Journalists as influencers – and influencers as journalists

The line between earned media and influencer marketing is blurring. Many traditional journalists now operate hybrid roles – contributing to major publications while growing personal brands through newsletters, social accounts and podcasts. Conversely, top-tier influencers are breaking exclusive stories, reviewing products with journalistic rigour and commanding levels of trust once reserved for editorial.

This convergence makes it even more important to think holistically. A strong PR strategy today must include building relationships not just with editors and producers, but with creators and thought leaders across platforms. These are the people who influence both public opinion and AI perception.

The case for owned channels

Owned media – your blog, newsletter and social pages – is the only space where your message isn’t mediated or interpreted through another voice. It’s your direct pipeline to your target audiences. In an era where AI engines scrape the web to generate results, the more original, high-quality, and up-to-date content you publish, the more “data points” you create for AI to use.

A consistent content cadence also signals activity and relevance, both of which impact how algorithms, AI or otherwise, rank your brand. But more than rankings, it’s about context. Are you showing up as a niche expert? A trending product? A company with thought leadership? These impressions are built gradually, post by post, thread by thread.

Five strategic recommendations for the AI era

  1. Integrate PR, social and community platforms into a unified strategy.
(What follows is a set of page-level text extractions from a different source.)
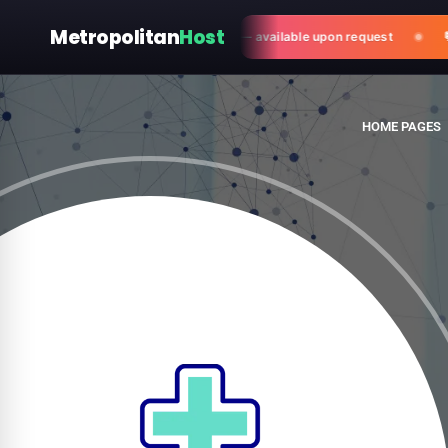
Metropolitan
Host
ter-sales customization & support — available upon request
💬 N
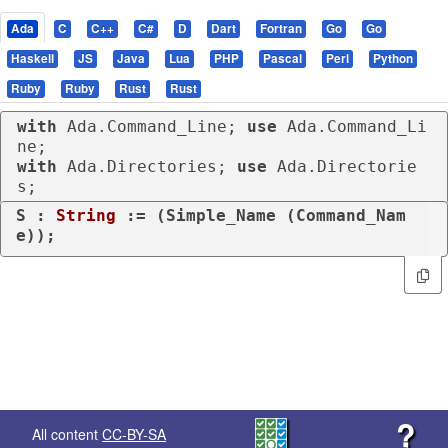
Ada
C
C++
C#
D
Dart
Fortran
Go
Go
Haskell
JS
Java
Lua
PHP
Pascal
Perl
Python
Ruby
Ruby
Rust
Rust
with
 Ada.Command_Line; 
use
 Ada.Command_Li
with
 Ada.Directories; 
use
 Ada.Directorie
s;
S : 
String
 := (Simple_Name (Command_Nam
e));
?
All content
CC-BY-SA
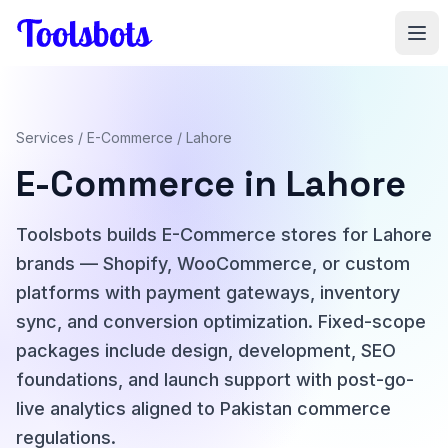
Skip to main content
Services
/
E-Commerce
/ Lahore
E-Commerce in Lahore
Toolsbots builds E-Commerce stores for Lahore
brands — Shopify, WooCommerce, or custom
platforms with payment gateways, inventory
sync, and conversion optimization. Fixed-scope
packages include design, development, SEO
foundations, and launch support with post-go-
live analytics aligned to Pakistan commerce
regulations.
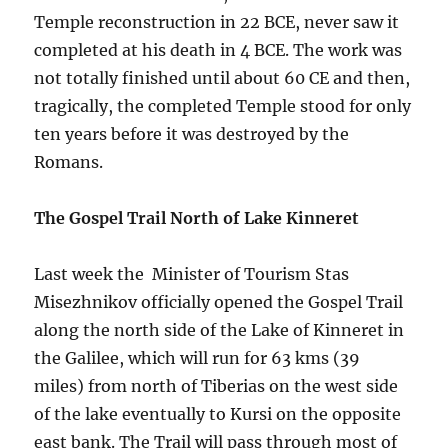
Temple reconstruction in 22 BCE, never saw it
completed at his death in 4 BCE. The work was
not totally finished until about 60 CE and then,
tragically, the completed Temple stood for only
ten years before it was destroyed by the
Romans.
The Gospel Trail North of Lake Kinneret
Last week the Minister of Tourism Stas
Misezhnikov officially opened the Gospel Trail
along the north side of the Lake of Kinneret in
the Galilee, which will run for 63 kms (39
miles) from north of Tiberias on the west side
of the lake eventually to Kursi on the opposite
east bank. The Trail will pass through most of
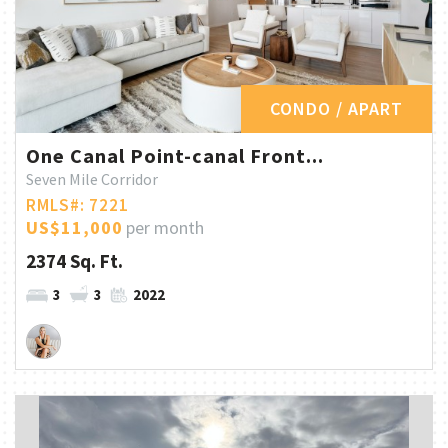
CONDO / APART
One Canal Point-canal Front...
Seven Mile Corridor
RMLS#: 7221
US$11,000
per month
2374 Sq. Ft.
3
3
2022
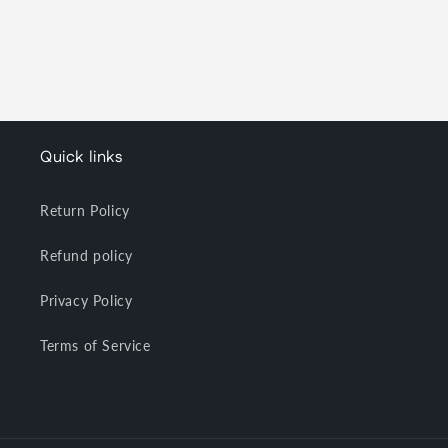
Quick links
Return Policy
Refund policy
Privacy Policy
Terms of Service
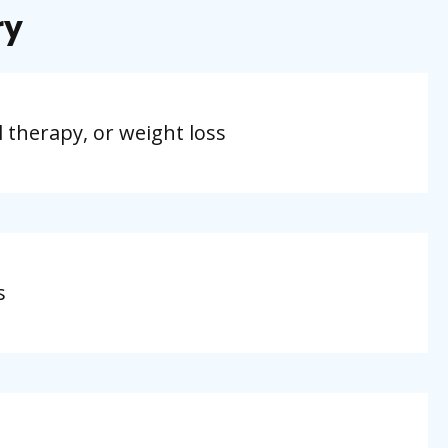
ry
l therapy, or weight loss
s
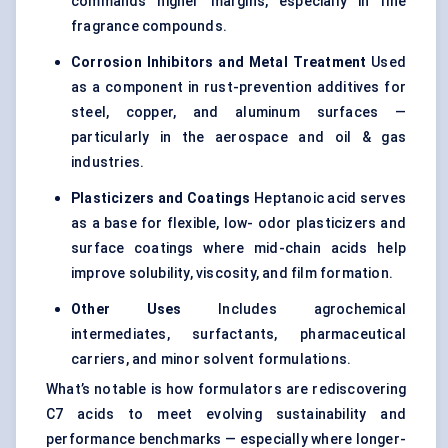
commands higher margins, especially in fine
fragrance compounds.
Corrosion Inhibitors and Metal Treatment
Used
as a component in rust-prevention additives for
steel, copper, and aluminum surfaces —
particularly in the aerospace and oil & gas
industries.
Plasticizers and Coatings
Heptanoic acid serves
as a base for flexible, low- odor plasticizers and
surface coatings where mid-chain acids help
improve solubility, viscosity, and film formation.
Other Uses
Includes agrochemical
intermediates, surfactants, pharmaceutical
carriers, and minor solvent formulations.
What’s notable is how formulators are rediscovering
C7 acids to meet evolving sustainability and
performance benchmarks — especially where longer-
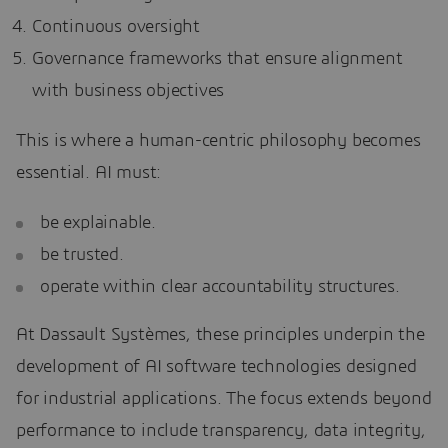
Continuous oversight
Governance frameworks that ensure alignment
with business objectives
This is where a human-centric philosophy becomes
essential. AI must:
be explainable.
be trusted.
operate within clear accountability structures.
At Dassault Systèmes, these principles underpin the
development of AI software technologies designed
for industrial applications. The focus extends beyond
performance to include transparency, data integrity,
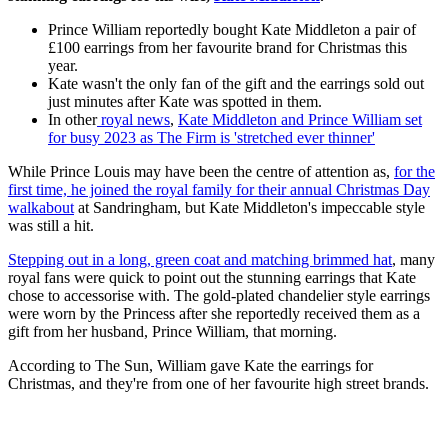
Prince William reportedly bought Kate Middleton a pair of
£100 earrings from her favourite brand for Christmas this
year.
Kate wasn't the only fan of the gift and the earrings sold out
just minutes after Kate was spotted in them.
In other
royal news
,
Kate Middleton and Prince William set
for busy 2023 as The Firm is 'stretched ever thinner'
While Prince Louis may have been the centre of attention as,
for the
first time, he joined the royal family for their annual Christmas Day
walkabout
at Sandringham, but Kate Middleton's impeccable style
was still a hit.
Stepping out in a long, green coat and matching brimmed hat
, many
royal fans were quick to point out the stunning earrings that Kate
chose to accessorise with. The gold-plated chandelier style earrings
were worn by the Princess after she reportedly received them as a
gift from her husband, Prince William, that morning.
According to The Sun, William gave Kate the earrings for
Christmas, and they're from one of her favourite high street brands.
Don’t silo them. A media story should be amplified across Instagram and discussed in relevant subreddits. Your thought leadership should live on LinkedIn, your blog and in r/Marketing.
  2. Invest in influencer relationships and community credibility. From TikTok creators to Reddit superfans, these voices matter to both your target audiences and to the algorithms shaping what those audiences see.
  3. Make your owned content useful, discoverable and narrative-driven. How-to articles, founder stories, AMA recaps and customer testimonials are all valuable inputs for generative AI.
  4. Monitor how AI tools are summarising your brand. Regularly check how ChatGPT, Claude, Gemini and others “describe” you when asked. If it’s inaccurate, that’s a good indication you need to build stronger content signals.
  5. Think of visibility as a network, not a funnel. Being mentioned across media outlets, respected influencers, active subreddits and your own channels builds an ecosystem of credibility that AI (and humans) rely on.

PR, social and community as the new SEO

AI-driven search doesn’t render SEO irrelevant, but it does reframe it. Traditional keyword strategies and technical optimisation still matter but they’re no longer sufficient on their own.

In a world where trust is earned through digital storytelling, peer discussion and surfaced by intelligent algorithms, the stories others tell about you and the ones you tell yourself, are what shape your visibility. PR, social media and community engagement aren’t just part of the marketing mix anymore – they are the marketing mix.

Brands that understand this shift and respond with integrated, content-forward, multi-platform strategies will be the ones shaping the AI answers of tomorrow.